İngiltere, İran’a verilecek cevaba hazırlık olması amacıyla bölgedeki özel kuvvetlerini Umman da toplamaya başladı. Avustralya gibi İngiliz milletler topluluğu üyesi ülkeleri, İran’a verilecek cevap ile ilgili ittifak yapmaya çağırdı. Mercer Street gemisinde hiçbir ABD’li ölmedi ama İngiliz vatandaşı öldü. İran asıllı bir İngiliz vatandaşı, ajan olduğu gerekçesiyle İran’da tutuklandı. İngiltere iki yıl önce iki İran gemisine el koymuştu, bu defa daha ileri gideceği anlaşılıyor.
Yemen’deki en güçlü silahlı grup, İsrail’e yakınlığıyla bilinen BAE’nin kontrolünde… Bu grubun İran’ın desteklediği Husilere yönelik yeni operasyonlara girişmesi beklenebilir.
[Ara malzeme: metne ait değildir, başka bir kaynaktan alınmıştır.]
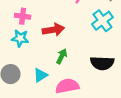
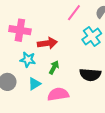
pink cross: (23, 16) -> (20, 30), size x1.5
cyan star: (20, 38) -> (28, 60), moved

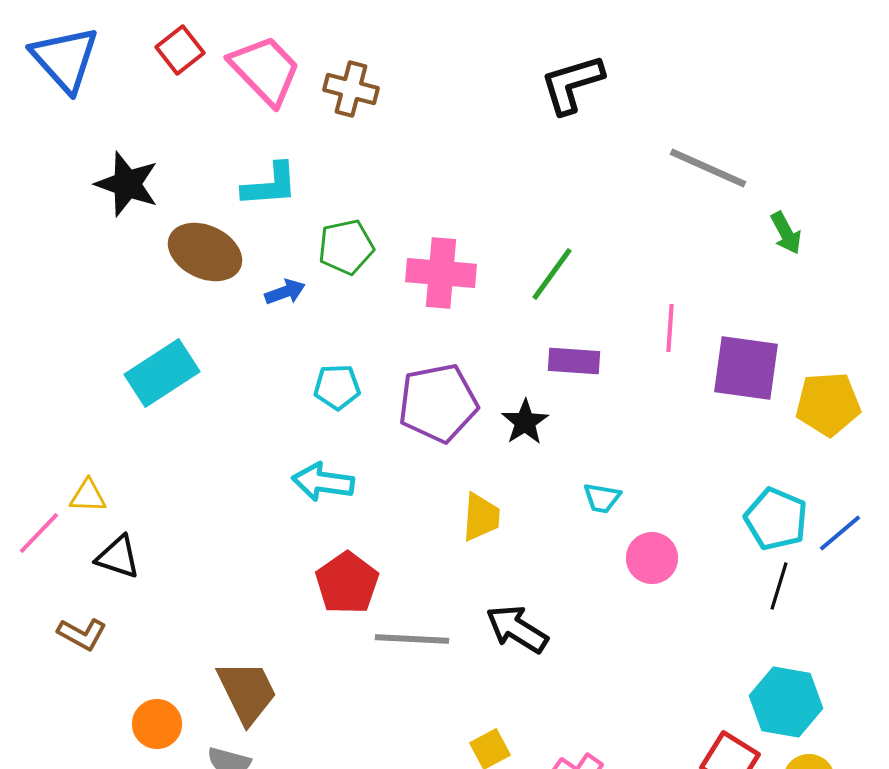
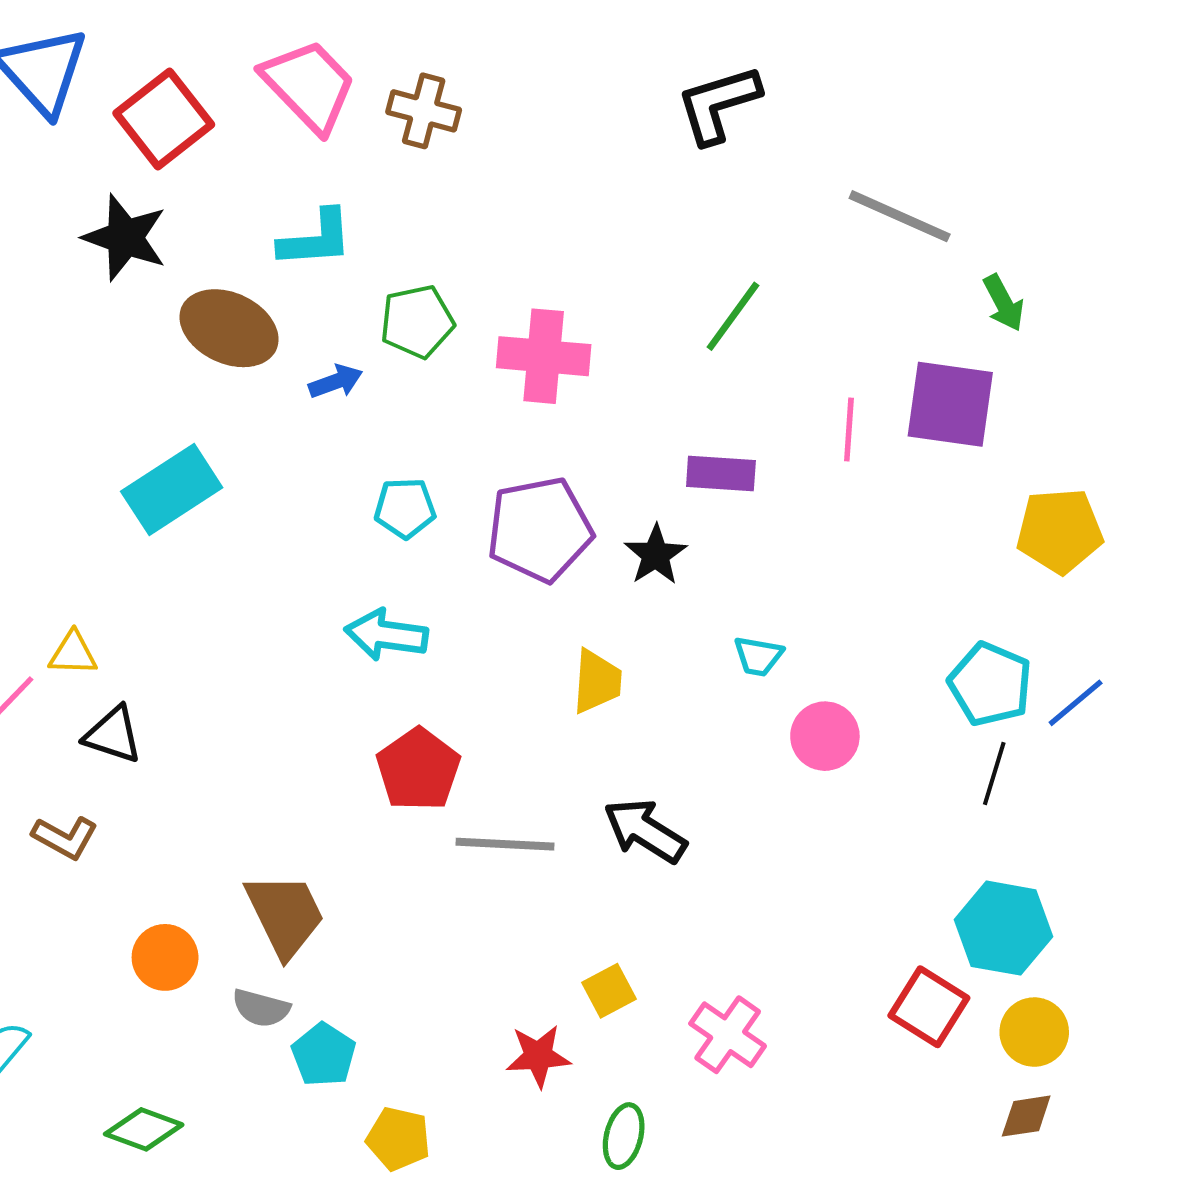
red square: (180, 50) -> (164, 119), moved, size x1.5
green line: (552, 274) -> (733, 316), moved
purple square: (746, 368) -> (950, 404), moved

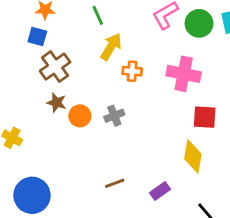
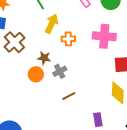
brown star: (56, 103) -> (44, 58), moved
brown line: (115, 183) -> (69, 96), moved
purple rectangle: (160, 191) -> (98, 120), turned -56

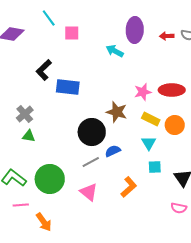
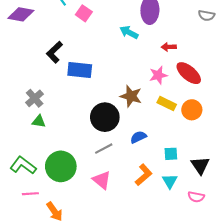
pink square: (72, 33) -> (84, 13), turned 35
red arrow: (167, 36) -> (169, 47), moved
red ellipse: (172, 90) -> (189, 73), turned 40
cyan triangle: (149, 143) -> (170, 181), moved
blue semicircle: (113, 151) -> (138, 137), moved

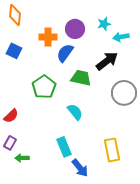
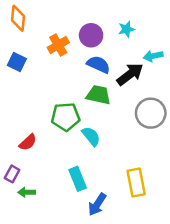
orange cross: (48, 37) -> (58, 45), turned -30
cyan arrow: (121, 37) -> (153, 56), moved
blue semicircle: (65, 53) -> (98, 64), moved, turned 78
green pentagon: (44, 87) -> (66, 117), moved, turned 30
red semicircle: (11, 116) -> (28, 142), moved
blue arrow: (80, 168) -> (97, 204), turned 72

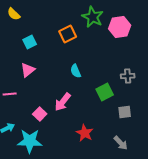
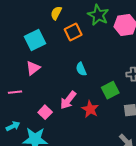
yellow semicircle: (14, 14) -> (56, 13), moved, turned 72
cyan square: (30, 42) -> (35, 40), size x1.5
red star: (85, 133) -> (90, 109), moved

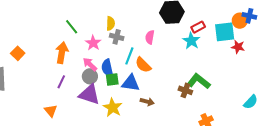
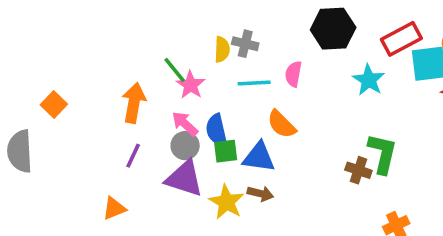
green line: (72, 27) -> (175, 70), moved
red rectangle: (198, 27) -> (401, 39), moved, size x1.5
gray cross: (117, 37) -> (245, 44), moved
cyan line: (129, 56) -> (254, 83), moved, turned 66
green L-shape: (199, 81) -> (382, 153), turned 65
brown arrow: (147, 102) -> (260, 194), moved
orange triangle: (51, 111) -> (114, 208), turned 48

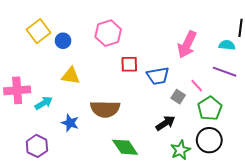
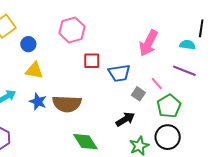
blue circle: (63, 41) -> (28, 44), moved
blue star: (70, 123) -> (38, 102), moved

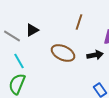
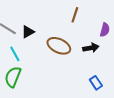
black triangle: (32, 30) -> (28, 32), moved

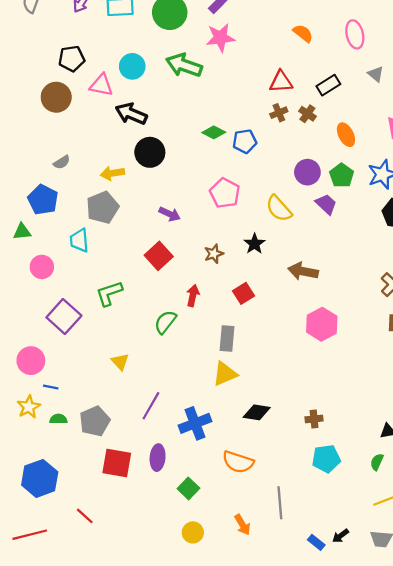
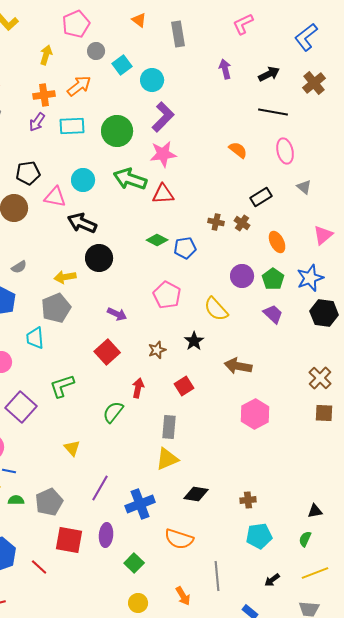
red triangle: (281, 82) -> (163, 194), moved
brown cross: (279, 113) -> (216, 222), turned 35
purple trapezoid: (326, 204) -> (273, 314), moved
red line: (85, 516) -> (39, 567), moved
black arrow: (340, 536) -> (272, 580), moved

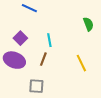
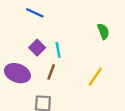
purple square: (20, 38) -> (37, 48), moved
yellow line: (81, 63) -> (95, 77), turned 60

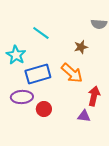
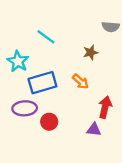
orange arrow: (72, 73) -> (80, 82), size x0.7

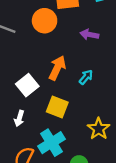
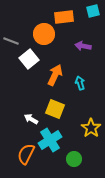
cyan arrow: (86, 77) -> (80, 83), turned -56
white square: (27, 85) -> (29, 59), moved
white arrow: (19, 118) -> (31, 119), moved, turned 104

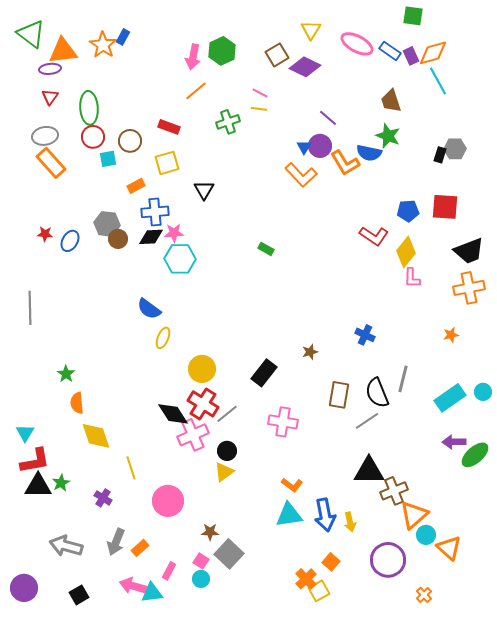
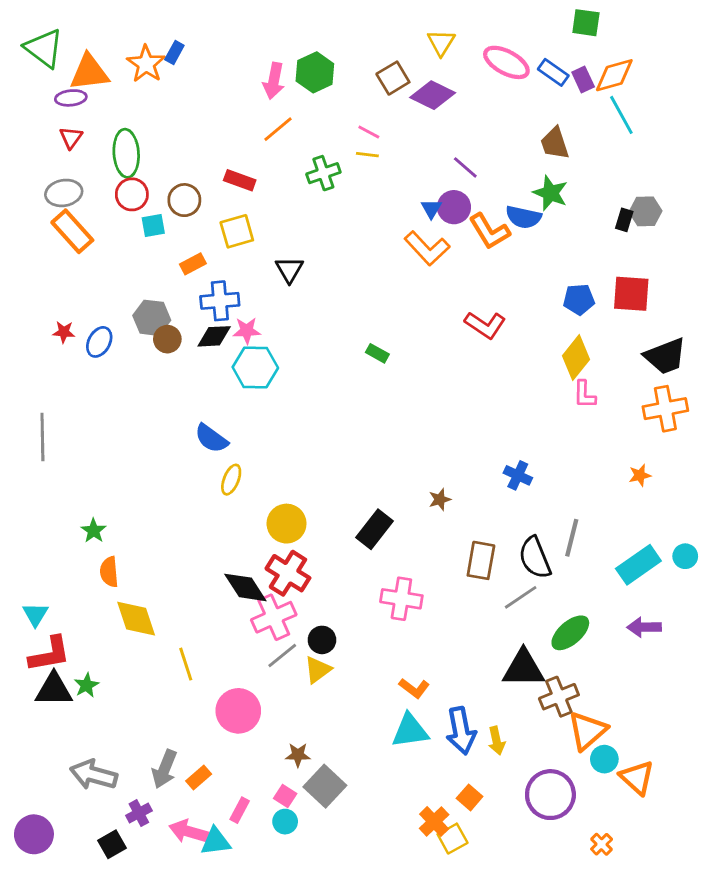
red L-shape: (374, 236) -> (485, 325), moved
gray line: (227, 414) -> (282, 656), moved
green ellipse: (475, 455) -> (570, 633), moved
purple cross: (103, 498) -> (139, 813), moved, turned 30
Umman Denizi’nde İran daha güçlü olsa da Kızıl Deniz’in tamamında ve Akdeniz’de durum böyle değil. İsrail, İran bandıralı gemilere daha fazla baskı uygulayabilir. İsrail gibi İran da ticaretinin önemli kısmını deniz yolu ile gerçekleştiriyor. Bu iki denizde artacak gerilim İran’ı daha fazla vurur.
İran, “Yeşil Koridor” projesi sayesinde Rusya’ya olan ihracatını bir yılda %50, ithalatını ise %15 artırdı. Çin ile yaptığı enerji anlaşmaları sayesinde milyarlarca dolar yatırım almayı başardı. Yani ABD’nin uyguladığı ekonomik yaptırımları kısmen de olsa aşmayı başarıyor.
Bu arada nükleerde de ilerlemeye devam ediyor. İsrail ve ABD sabotajlarına rağmen İran ilerliyor.
Ekonomik yaptırımların yeterli etkiyi yapmadığını ve İran’ın nükleer çalışmalarının artık önemli bir eşiğe geldiğini ABD’de İsrail de görüyor. İsrail Savunma Bakanı Gantz, İran’a saldırmaya hazır olduklarını bildirdi ve ABD ve İngiltere’ye ortak askeri harekât çağırısında bulundu. Mevcut durum İsrail’in güvenliği açısından sürdürülemez. Bu sebeple artık İran’a saldırmaya mecburlar.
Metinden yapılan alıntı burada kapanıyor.